The debate kicked off with an over-the-top intro, the sort one would expect to preview the final episode of The Bachelor or an NCAA championship, with an announcer’s voice-over and a montage of campaign video: “Eight Republicans; one goal”. The candidates—or “players” as Blitzer called them—were given labels, ‘The Fighter’; ‘The Big Thinker’; ‘The Firebrand’, and then called out on stage, one by one, in the fashion of a basketball starting line-up. A techno drumbeat played in the background; the crowd cheered and whistled. It would be hard to hold applause after that.

And so over the next 90 minutes, Blitzer moderated what seemed more rally than debate; marked not only by a burst of cheers for letting a man die, but more steadily, and even in some of his performance’s lower moments, applause and cheers for Rick Perry and tea party darlings Michelle Bachmann, Herman Cain, and Newt Gingrich. Romney, who much of the media proclaimed the sure winner, received relatively little support from the audience. (Though the audience reserved complete silence for John Huntsman’s jokes.)

As John Dickerson wrote for Slate:

If you were scoring this as an academic exercise, Romney would be the clear winner. But the audience of Tea Party activists in the hall for the debate co-sponsored by Tea Party Express and CNN weren’t grading on that scale. They appeared to like Perry much more than Romney.

By Fein’s findings, the audience’s support of Perry would likely have enhanced his performance in the minds of viewers. Yet media coverage of debates has also been found to play a significant role in shaping public opinion.

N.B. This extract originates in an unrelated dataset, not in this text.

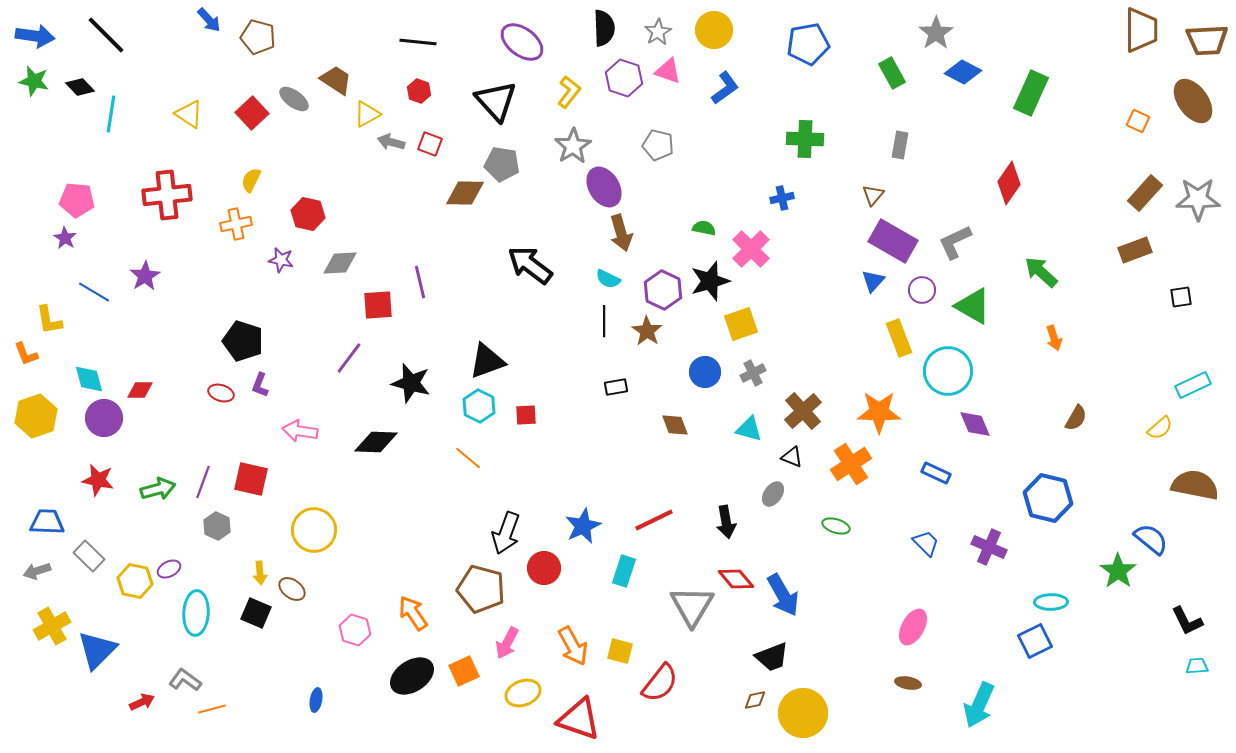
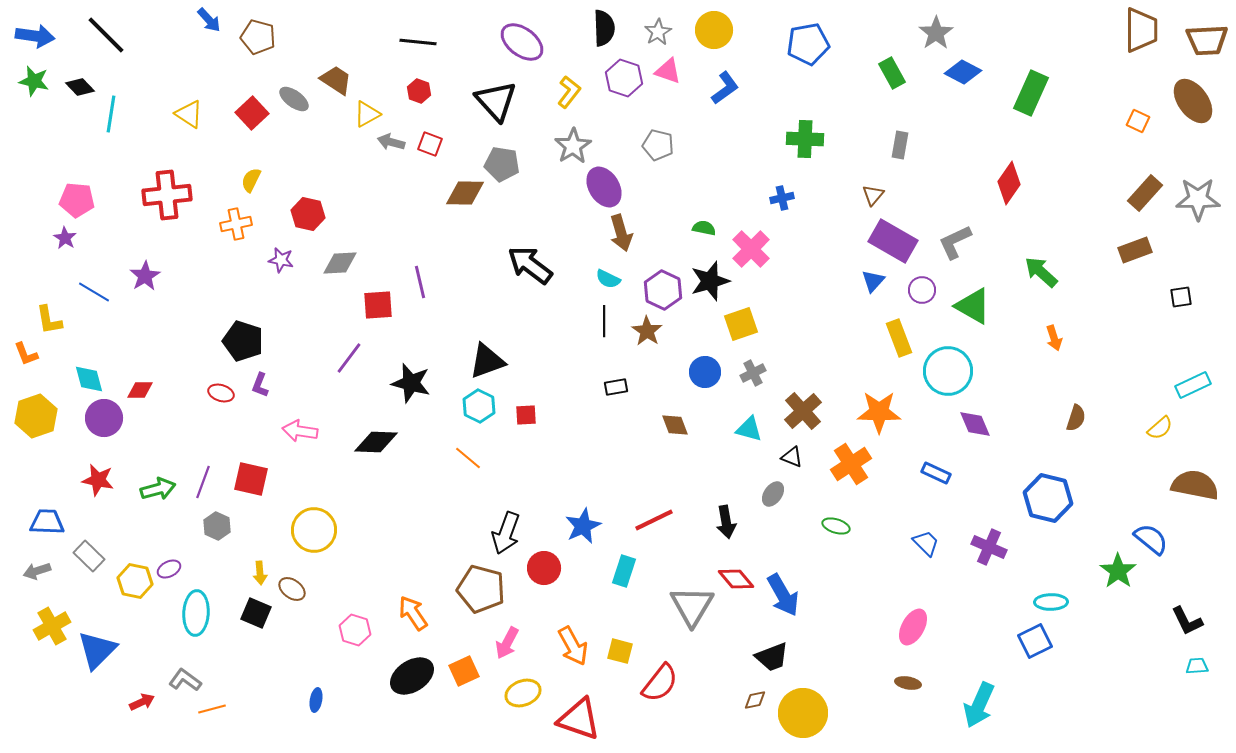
brown semicircle at (1076, 418): rotated 12 degrees counterclockwise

Whether people are more influenced by media coverage of the debates or the crowd reaction to them is complicated, says Fein, and likely depends on whether people watch the debate or simply tune in to the post-debate chat and spin.

Whatever the dynamics, Fein, says there is an easy way networks like CNN could and should prevent this sort of undue influence: use the moderator.

“I would certainly love to see them take the stance of just telling audience to keep it quiet. It shouldn’t be a sporting event, where you’re yelling and booing and cheering our side on. Because it is a distraction and can be more that, it can really influence things.”

Fein is particularly disdainful of CNN’s past use of “audience reaction meters” (the network used them in the 2008 general election when audiences were instructed to remain silent) in which the real-time reactions of a small, handpicked group were recorded on dials and broadcast over the course of the debate. “Their opinions are going to shape and at some level influence potentially millions of people out there,” he says.

He speculates that monitoring social media sites during a debate can have a similar effect on people, though it is likely to be somewhat muted, as people most often follow like-minded individuals.

He worries these technologies and the instant feedback found on Twitter and microblogs leave the public and perhaps more critically, the media, “no time for being thoughtful. There’s no opportunity for subtlety and nuance. It’s just quick reactions and very reactive kind of response.”

In this regard, Google and Fox, in introducing their brave new world of “realtime feedback” have stacked the deck for tomorrow. Will Google’s instant polling drive the pundits or will the substance of the debate? Will audiences lose sight of what’s actually being said between the Twitter feeds and reaction charting? What sort of sample is really going to be participating in Google’s real-time polling? Whatever the answers, it’s hard to imagine deeper understanding about candidates and their policies will result from this new distraction.

While acknowledging that media is a business and must engage in a contest to attract an audience, Fein thinks they can do better.

“What really concerns me is how much the media plays this as a sporting thing. It really sounds like a horse race or a baseball season. There’s this titillating quality to a lot of the coverage—all the bells and whistles and charts and 3-D things. It just cheapens the whole process and makes the emphasis on very superficial things. It becomes what reader and viewer comes to expect. With a little more substance it can make a bit of a difference, I think the audience is capable of more than more of what the media thinks they are.”

Erika Fry is a former assistant editor at CJR.